Why did you give him a positive feedback before getting another phone? If you are not satisfied, you should not give positive feedback till the time you are satisfied. In such scenarios people usually get a replacement, use it for a day or so and then they give positive feedback. 

When you give positive feedback, you acknowledge that you are satisfied with the product and you are satisfied with the dealer. Do you see how this works? You go to the police or to a lawyer and when you say that you have given a positive feedback for a product that you have received, hence the case is dismissed. He is a seller, not a manufacturer. 

This is how they will interpret your case: You saw a chinese phone (for 4k??) from online and you bought it. You got the product and you gave positive feedback.
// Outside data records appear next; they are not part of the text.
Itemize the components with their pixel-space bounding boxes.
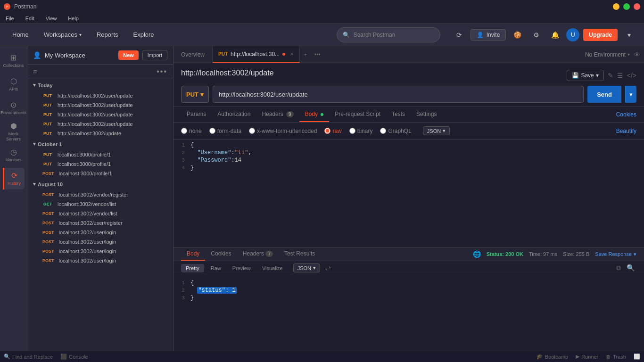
group-october[interactable]: ▾ October 1 bbox=[27, 138, 173, 150]
tab-tests[interactable]: Tests bbox=[386, 107, 411, 122]
copy-response-icon[interactable]: ⧉ bbox=[614, 263, 623, 273]
history-item[interactable]: POST localhost:3002/user/register bbox=[27, 218, 173, 228]
tab-add-button[interactable]: + bbox=[300, 46, 311, 63]
menu-help[interactable]: Help bbox=[66, 15, 81, 22]
option-none[interactable]: none bbox=[181, 128, 202, 134]
nav-explore[interactable]: Explore bbox=[129, 28, 159, 41]
description-icon[interactable]: ☰ bbox=[617, 72, 623, 79]
history-item[interactable]: PUT localhost:3000/profile/1 bbox=[27, 150, 173, 159]
history-item[interactable]: PUT http://localhost:3002/user/update bbox=[27, 119, 173, 129]
tab-more-button[interactable]: ••• bbox=[311, 46, 324, 63]
code-editor[interactable]: 1 { 2 "Username":"ti", 3 "Password":14 bbox=[173, 140, 644, 247]
menu-view[interactable]: View bbox=[44, 15, 59, 22]
resp-tab-headers[interactable]: Headers 7 bbox=[237, 247, 279, 261]
cookie-icon[interactable]: 🍪 bbox=[510, 27, 525, 42]
code-icon[interactable]: </> bbox=[627, 72, 636, 79]
sidebar-item-history[interactable]: ⟳ History bbox=[3, 168, 25, 189]
trash-button[interactable]: 🗑 Trash bbox=[606, 354, 626, 360]
history-item[interactable]: POST localhost:3002/user/login bbox=[27, 237, 173, 247]
resp-tab-body[interactable]: Body bbox=[181, 247, 205, 261]
settings-icon[interactable]: ⚙ bbox=[528, 27, 544, 42]
invite-button[interactable]: 👤 Invite bbox=[471, 29, 506, 41]
tab-body[interactable]: Body bbox=[299, 107, 330, 122]
fmt-visualize[interactable]: Visualize bbox=[257, 264, 288, 272]
group-today[interactable]: ▾ Today bbox=[27, 79, 173, 91]
upgrade-button[interactable]: Upgrade bbox=[583, 29, 618, 41]
method-selector[interactable]: PUT ▾ bbox=[181, 86, 209, 103]
tab-authorization[interactable]: Authorization bbox=[212, 107, 256, 122]
sidebar-item-environments[interactable]: ⊙ Environments bbox=[3, 97, 25, 119]
maximize-button[interactable] bbox=[623, 3, 630, 10]
send-button[interactable]: Send bbox=[587, 86, 621, 103]
new-button[interactable]: New bbox=[118, 50, 139, 60]
search-bar[interactable]: 🔍 Search Postman bbox=[337, 27, 440, 42]
bootcamp-button[interactable]: 🎓 Bootcamp bbox=[537, 354, 569, 360]
option-raw[interactable]: raw bbox=[324, 128, 341, 134]
save-response-button[interactable]: Save Response ▾ bbox=[595, 251, 636, 257]
search-response-icon[interactable]: 🔍 bbox=[625, 263, 636, 273]
resp-tab-cookies[interactable]: Cookies bbox=[205, 247, 237, 261]
history-item[interactable]: POST localhost:3002/user/login bbox=[27, 247, 173, 256]
nav-home[interactable]: Home bbox=[8, 28, 33, 41]
sidebar-item-collections[interactable]: ⊞ Collections bbox=[3, 50, 25, 72]
resp-tab-test-results[interactable]: Test Results bbox=[279, 247, 321, 261]
sort-icon[interactable]: ≡ bbox=[33, 68, 37, 75]
send-dropdown-button[interactable]: ▾ bbox=[625, 86, 636, 103]
runner-button[interactable]: ▶ Runner bbox=[576, 354, 598, 360]
upgrade-chevron-icon[interactable]: ▾ bbox=[621, 27, 636, 42]
url-input[interactable] bbox=[213, 86, 584, 103]
sync-icon[interactable]: ⟳ bbox=[452, 27, 467, 42]
wrap-lines-icon[interactable]: ⇌ bbox=[325, 263, 331, 272]
option-binary[interactable]: binary bbox=[349, 128, 373, 134]
group-august[interactable]: ▾ August 10 bbox=[27, 178, 173, 190]
tab-active-request[interactable]: PUT http://localhost:30... ✕ bbox=[213, 46, 300, 63]
console-button[interactable]: ⬛ Console bbox=[60, 354, 88, 360]
env-chevron-icon[interactable]: ▾ bbox=[627, 52, 630, 57]
expand-button[interactable]: ⬜ bbox=[634, 354, 640, 360]
history-item[interactable]: POST localhost:3002/vendor/register bbox=[27, 190, 173, 199]
nav-workspaces[interactable]: Workspaces ▾ bbox=[39, 28, 86, 41]
nav-reports[interactable]: Reports bbox=[92, 28, 123, 41]
tab-params[interactable]: Params bbox=[181, 107, 212, 122]
import-button[interactable]: Import bbox=[142, 50, 167, 60]
tab-close-icon[interactable]: ✕ bbox=[290, 51, 294, 57]
sidebar-item-monitors[interactable]: ◷ Monitors bbox=[3, 144, 25, 166]
notification-icon[interactable]: 🔔 bbox=[547, 27, 562, 42]
history-more-icon[interactable]: ••• bbox=[157, 67, 167, 76]
option-urlencoded[interactable]: x-www-form-urlencoded bbox=[249, 128, 317, 134]
tab-overview[interactable]: Overview bbox=[173, 46, 213, 63]
save-button[interactable]: 💾 Save ▾ bbox=[567, 70, 603, 81]
eye-icon[interactable]: 👁 bbox=[634, 51, 640, 58]
option-graphql[interactable]: GraphQL bbox=[380, 128, 411, 134]
beautify-button[interactable]: Beautify bbox=[616, 128, 636, 134]
history-item[interactable]: POST localhost:3002/vendor/list bbox=[27, 209, 173, 218]
user-avatar[interactable]: U bbox=[566, 28, 579, 41]
history-item[interactable]: POST localhost:3000/profile/1 bbox=[27, 169, 173, 178]
find-replace-button[interactable]: 🔍 Find and Replace bbox=[4, 354, 53, 360]
fmt-preview[interactable]: Preview bbox=[228, 264, 256, 272]
cookies-link[interactable]: Cookies bbox=[616, 111, 636, 118]
json-format-dropdown[interactable]: JSON ▾ bbox=[423, 126, 450, 135]
menu-edit[interactable]: Edit bbox=[24, 15, 36, 22]
history-item[interactable]: PUT http://localhost:3002/update bbox=[27, 129, 173, 138]
tab-settings[interactable]: Settings bbox=[411, 107, 442, 122]
sidebar-item-mock-servers[interactable]: ⬢ Mock Servers bbox=[3, 121, 25, 142]
history-item[interactable]: PUT localhost:3000/profile/1 bbox=[27, 159, 173, 169]
close-button[interactable] bbox=[634, 3, 640, 10]
resp-json-dropdown[interactable]: JSON ▾ bbox=[293, 263, 320, 272]
option-form-data[interactable]: form-data bbox=[209, 128, 241, 134]
history-item[interactable]: GET localhost:3002/vendor/list bbox=[27, 199, 173, 209]
sidebar-item-apis[interactable]: ⬡ APIs bbox=[3, 74, 25, 95]
tab-prerequest[interactable]: Pre-request Script bbox=[329, 107, 386, 122]
fmt-raw[interactable]: Raw bbox=[206, 264, 226, 272]
edit-icon[interactable]: ✎ bbox=[608, 72, 613, 79]
history-item[interactable]: POST localhost:3002/user/login bbox=[27, 228, 173, 237]
menu-file[interactable]: File bbox=[4, 15, 16, 22]
history-item[interactable]: POST localhost:3002/user/login bbox=[27, 256, 173, 265]
fmt-pretty[interactable]: Pretty bbox=[181, 264, 204, 272]
history-item[interactable]: PUT http://localhost:3002/user/update bbox=[27, 110, 173, 119]
history-item[interactable]: PUT http://localhost:3002/user/update bbox=[27, 91, 173, 100]
history-item[interactable]: PUT http://localhost:3002/user/update bbox=[27, 100, 173, 110]
tab-headers[interactable]: Headers 9 bbox=[256, 107, 299, 122]
minimize-button[interactable] bbox=[613, 3, 619, 10]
You later regretted the purchase and therefore trying your best to hassle the dealer.


----------



## esumitkumar (Oct 2, 2010)

@Sorcerer..I am hassling the dealer ???? hahhaha..wat a joke 

That Ra$cal Adesh assured me before giving -ve rating "plz sir..ebay k thru replace mat karna.....usme kaafi time lag jata hai..plz give me +ve rating and I will replace the phone

What option did I have then ? keeping that crap chinese fone or replacing as the dealer said ??? U TELL !


----------



## ico (Oct 2, 2010)

First let him replace the fone and then give him a positive rating. He got a positive feedback from your mouth itself and could easily use it to get away even if he is contacted by police.


----------



## esumitkumar (Oct 2, 2010)

I agree mera fault tha that I got into his sweet talks..par ab kya ho sakta hai ...ab to fone ka replacement bhi nahin mila aur na hee paise


----------



## The Sorcerer (Oct 2, 2010)

esumitkumar said:


> What option did I have then ? keeping that crap chinese fone or replacing as the dealer said ??? U TELL !
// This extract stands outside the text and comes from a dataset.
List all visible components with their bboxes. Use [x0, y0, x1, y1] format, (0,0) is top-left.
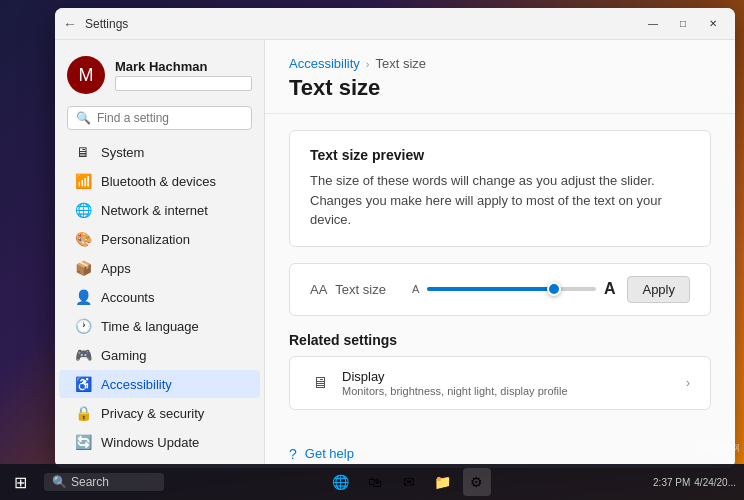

Give him a negative feedback- or else you could have threatened him to give a proper cellphone within 5 working days/return the money back or else you will give a negative feedback. This is what negative feedback does to a dealer:
Seller Non-Performance

Have you done some thinking before the money you would have been saved. 
This is what you can do:
#1. Did the cellphone come with any manufacturer's warranty? If yes did you receive a proper bill (not challan)? If you did, you can pull him down to customer court saying that he sold a defective unit and when you asked for a refund/replace as per manufacturer's policy, the seller refused to do so. But if the piece doesn't have any period of manufacturer's warranty mentioned on the box and/or with a proper bill, that option is closed. 

#2. Best you can do i swallow your pride and sweet talk to him. If he does respond and does the needful, count your good luck. If not, let this be a lesson to you and move on.


----------



## esumitkumar (Oct 2, 2010)

that was right ..I should have given him -ve feedback but I was fooled by his talks 

#1 option is closed as he didnt send a bill 

#2 option is closed as he is not responding to my sms/call from my phone or any other phone

so move on


----------